In light of the elaborate myths woven around living abroad, there is a common, albeit erroneous, assumption among many home-based-Nigerians that their foreign-based countrymen living in some rich and efficiently managed countries are simply spared the “frustration” associated with being Nigerians.
This longstanding assumption further takes root as the country’s socio-economic crisis gets worse that explains why an increasing number of people subscribe to it as Nigerians go through, perhaps, the worst ever economic hardship in the country, which is rightly or wrongly nicknamed ‘Buhariyya’. Also, it’s quite easy to perceive this assumption particularly in conversations involving home-based-Nigerians and their foreign-based countrymen, where it’s often quite difficult for the latter to convince the former over the erroneousness of this assumption. After all, with the alarming rate at which poverty ravages lives and unleashes despair throughout the country, on the one hand, and the obvious disparity in the quality of life between Nigeria and elsewhere, on the other, one can understand why the largely poverty-stricken Nigerians cling to this assumption.
Besides, against the backdrop of this unfortunate situation in Nigeria where barely reasonable access to the already poor-quality public services is increasingly becoming an exclusive privilege for a tiny and yet dramatically shrinking segment of the population, the largely barely convenient lifestyle that foreign-based Nigerians take for granted in their various countries of residence, and which isn’t actually more than what every human being should enjoy as a fundamental right after all, would unsurprisingly pass for a luxury lifestyle in Nigerian standards.

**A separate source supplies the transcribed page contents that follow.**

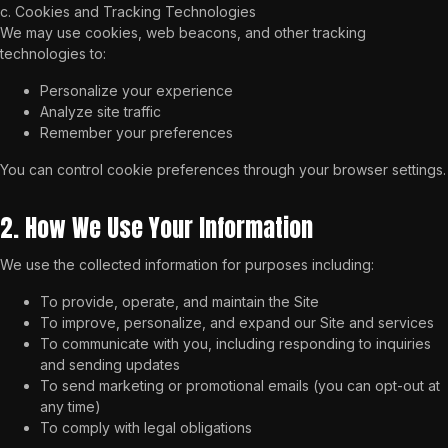
c. Cookies and Tracking Technologies
We may use cookies, web beacons, and other tracking
technologies to:
Personalize your experience
Analyze site traffic
Remember your preferences
You can control cookie preferences through your browser settings.
2. How We Use Your Information
We use the collected information for purposes including:
To provide, operate, and maintain the Site
To improve, personalize, and expand our Site and services
To communicate with you, including responding to inquiries
and sending updates
To send marketing or promotional emails (you can opt-out at
any time)
To comply with legal obligations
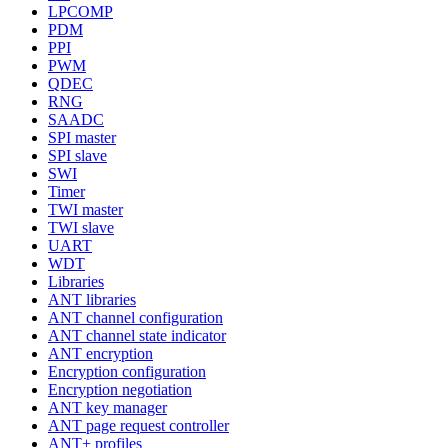
LPCOMP
PDM
PPI
PWM
QDEC
RNG
SAADC
SPI master
SPI slave
SWI
Timer
TWI master
TWI slave
UART
WDT
Libraries
ANT libraries
ANT channel configuration
ANT channel state indicator
ANT encryption
Encryption configuration
Encryption negotiation
ANT key manager
ANT page request controller
ANT+ profiles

Understandably, therefore, many home-based-Nigerians simply assume that their foreign-based countrymen are spared the “stress” of living in Nigeria. They i.e. the former simply assume that the latter do not actually worry about the situation back home. They also apparently downplay their frustration about the situation in Nigeria and their worry about its fate.

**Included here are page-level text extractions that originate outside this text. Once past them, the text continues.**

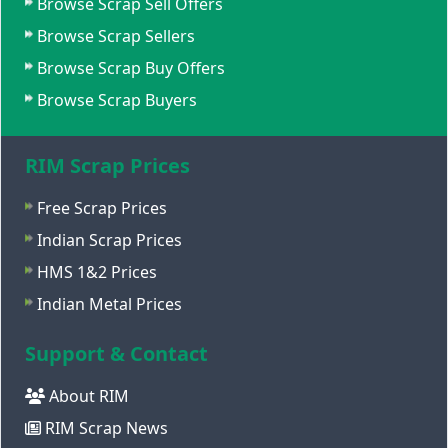
Browse Scrap Sell Offers
Browse Scrap Sellers
Browse Scrap Buy Offers
Browse Scrap Buyers
RIM Scrap Prices
Free Scrap Prices
Indian Scrap Prices
HMS 1&2 Prices
Indian Metal Prices
Support & Contact
About RIM
RIM Scrap News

However, they express disbelief on realizing that many foreign-based Nigerians don’t only turn out to be apparently more worried about the country than they are, but are also even better informed about the happenings in the country than they are, for that matter. Interestingly, ironically, some of them who have apparently given up discourage their foreign-based countrymen from being “unnecessarily” worried about the happenings in Nigeria, under the pretext that the situation in the country is simply irredeemably hopeless.

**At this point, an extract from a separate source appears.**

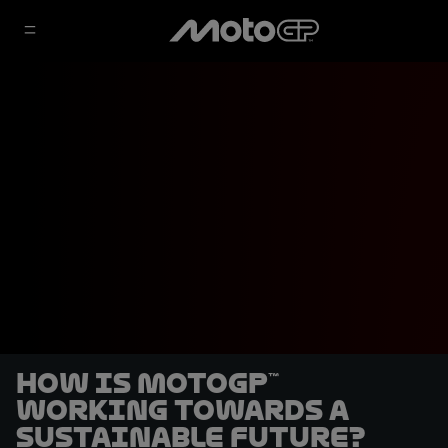
How is MotoGP™
working towards a
sustainable future?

Anyway, the reality is that, foreign-based Nigerians do equally groan under a nagging sense of frustration due to Nigeria’s persistent failure to achieve progress befitting its immeasurable potentials. Being based outside the country perhaps only spares them the physical aspect of the same stress their home-based countrymen groan under. However, they groan under persistent frustration seeing how other countries, many of which are far less endowed than Nigeria in terms of potentials, have nonetheless achieved what Nigeria cannot currently even dream of achieving, in terms of economic prosperity and socio-political stability. Their sense of frustration on this particular point is perhaps even worse than that of their home-based countrymen many of whom have already been rendered too disappointed to hope for any substantial progress; hence they hardly expect it in the first place. Whereas, their foreign-based countrymen see in their various countries of residence how political will, patriotism and ambition define governance and indeed translate into sustainable progress in all fields of human endeavour, leaving them wondering in anguish whether they would ever see similar things in Nigeria.
In addition to this constant emotional stress, they are also affected by any further decline the country suffers in, say, the economy, in many ways. For instance, being a major source of cash inflow into the country, Nigerian expatriates around the world who inject more than twenty billion dollars into the nation’s economy yearly, in official estimate, as the actual amount is probably more than that, which (i.e. the official estimate) is more than one third of the country’s total budget, through their regular remittances to relatives and for other purposes, have equally been affected by the current economic recession in the country, which translates into the need for more resources in order to meet the challenges of the associated unprecedented wave of inflation in the country.
By the way, many home-based Nigerians don’t seem to realize the significance of Nigerian expatriates’ remittances in the nation’s economy, apparently because its direct beneficiaries simply take it for granted.
However, I was in attendance at an occasion in Abu Dhabi when President Buhari, who was on an official visit to the United Arab Emirates, met with some Nigerian residents in the UAE, where he acknowledged the economic significance of these remittances and emphasized the need to keep it up.